Opinion and Analysis

Six-monthly releases have become something of a talking point in free and open source software circles after the problems Ubuntu has faced with users unhappy over major bugs.

While Ubuntu, which is now five years old, appears to struggle with this pace of development, the OpenBSD project has been doing six-monthly releases for the last 12 years - with no major bugs.

The head of the project, Theo de Raadt, says he came to the six-monthly schedule as a result of his experiences with NetBSD; he started the OpenBSD project in 1996 after being shut out by the NetBSD team.

"NetBSD was dragging out releases - 'not ready yet!' - which ended up full of stupid bugs which should have been caught but were not, and I felt this was because it was just a replay of the vendor model of software development: 'product driven', 'must meet milestones' 'ship the new candy we planned'," he said in an interview with iTWire.
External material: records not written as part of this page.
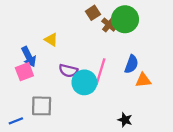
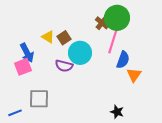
brown square: (93, 13) -> (64, 38), moved
pink line: (100, 72) -> (113, 41), moved
orange triangle: (143, 80) -> (134, 75), turned -49
cyan circle: (84, 82) -> (80, 53), moved

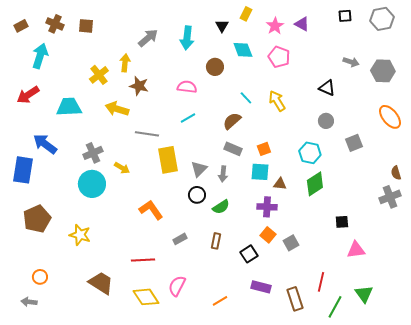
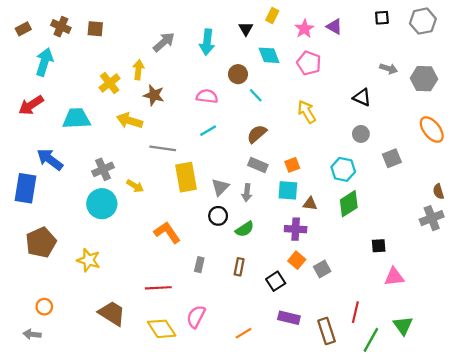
cyan line: (246, 98) -> (256, 95), moved
gray rectangle: (180, 239) -> (199, 265), turned -48

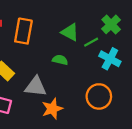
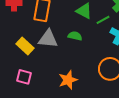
gray triangle: (36, 86) -> (48, 39), moved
"Doing it for fun, we had an opportunity to make it about ourselves. The minute I write some code or fix it, I want as many people to run it so that they can spot bugs while my mind is fresh. The commercial model does not match that desire."

De Raadt says that if software is not always ready for users to use today - every day - then it never will be. "Prod our users to test often, fix bugs while we can still remember the area of the code," is his motto.

"The Linux developers say the same things, but their commercial sales buddies doing official releases act just like Sun, IBM, Apple, Microsoft... except without the testing manpower or feedback and dollar-based backing to ensure things are fixed on time," he says with something of an air of superiority.

"I don't think both approaches are possible. I don't think there is a hybrid. The hybrid models are failing to produce the promised quality."

He does make some compromises but feels they are worthwhile. "The #1 complaint we do is that we don't support old software. Well, it isn't in my nature to care about old problematic software I don't remember because we are slowly replacing it because it has problems... a lot of our users have realised that they can't have it both ways."

De Raadt says that by the time one release takes place, the developers are already six weeks into the next development cycle. "The release is a branch off the main development
tree. In many other projects, it is a live branch, as in a separate team cuts it off and then keeps making minor tweaks to it to make sure it is a good release (why? that is because the mainline is crap).

"In OpenBSD, the release branch is a dead branch. The day it split from the trunk it was determined to be good enough for making a real release. Without any changes. That is because the trunk is good stuff."